In Iowa, the state where I live, specialists from the Department of Agriculture routinely test all milk cows for tuberculosis, but it’s impossible to destroy all the tuberculosis microorganisms in every milk cow in Iowa. This is also true for all the other milk cows anywhere in the world.


In Iowa and throughout the United States, as a matter of law, grocery stores may sell only pasteurized milk. During a recent visit to the local Hy-Vee Food Store, I counted seven brands of milk, all of which said “Pasteurized” on the labels. These seven brands included Lactaid, Land O’ Lakes, Anderson Erickson, Hy-Vee, Roberts, Organic Valley (”Ultra Pasteurized”), and Country Fare.

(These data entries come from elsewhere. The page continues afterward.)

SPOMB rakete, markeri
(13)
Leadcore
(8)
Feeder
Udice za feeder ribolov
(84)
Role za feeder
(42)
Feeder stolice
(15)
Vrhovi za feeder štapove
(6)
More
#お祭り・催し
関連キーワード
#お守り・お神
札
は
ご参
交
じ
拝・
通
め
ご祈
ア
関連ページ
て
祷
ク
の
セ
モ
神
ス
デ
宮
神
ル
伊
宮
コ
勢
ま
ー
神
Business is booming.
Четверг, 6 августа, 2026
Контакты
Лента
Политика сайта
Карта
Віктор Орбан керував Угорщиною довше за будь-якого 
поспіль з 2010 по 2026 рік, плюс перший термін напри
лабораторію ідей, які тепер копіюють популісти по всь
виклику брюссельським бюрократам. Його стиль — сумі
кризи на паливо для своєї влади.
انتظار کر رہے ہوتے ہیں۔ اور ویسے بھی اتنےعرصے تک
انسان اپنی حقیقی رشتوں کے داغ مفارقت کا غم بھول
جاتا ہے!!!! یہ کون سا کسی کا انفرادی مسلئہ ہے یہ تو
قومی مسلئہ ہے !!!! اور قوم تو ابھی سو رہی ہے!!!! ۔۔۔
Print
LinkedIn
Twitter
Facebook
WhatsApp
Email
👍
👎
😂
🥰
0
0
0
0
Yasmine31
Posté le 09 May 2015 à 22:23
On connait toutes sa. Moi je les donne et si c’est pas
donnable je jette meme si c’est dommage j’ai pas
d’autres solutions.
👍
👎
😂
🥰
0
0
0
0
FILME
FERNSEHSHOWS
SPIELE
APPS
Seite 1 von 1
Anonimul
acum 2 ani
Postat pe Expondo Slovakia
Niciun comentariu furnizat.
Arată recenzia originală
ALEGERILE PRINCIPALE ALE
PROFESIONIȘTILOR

I explained all the arguments in favor of pasteurized milk to a friend many decades ago, but she ignored me. One day I happened to drop by her house just when she was bringing in the groceries. I sat on a kitchen chair while my friend’s gallon of milk sat on the counter beside the refrigerator. The woman put groceries here and there and finally turned toward the milk. She peered at the gallon of whiteness for a few seconds. “What’s that on the jar?” she said.


“That?” I said with my innocent farm-boy voice. “That’s cow manure.”


My friend stopped drinking raw milk.